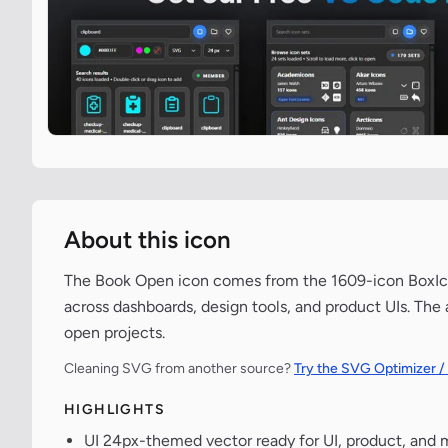
About this icon
The Book Open icon comes from the 1609-icon BoxIcon
across dashboards, design tools, and product UIs. The
open projects.
Cleaning SVG from another source?
Try the SVG Optimizer /
HIGHLIGHTS
UI 24px-themed vector ready for UI, product, and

→ WHAT THE EXERCISE ASKS: Any picture among the entries must be skipped; copy all else exactly.

→ REPLY:
About this icon
The Book Open icon comes from the 1609-icon BoxIcon
across dashboards, design tools, and product UIs. The
open projects.
Cleaning SVG from another source?
Try the SVG Optimizer /
HIGHLIGHTS
UI 24px-themed vector ready for UI, product, and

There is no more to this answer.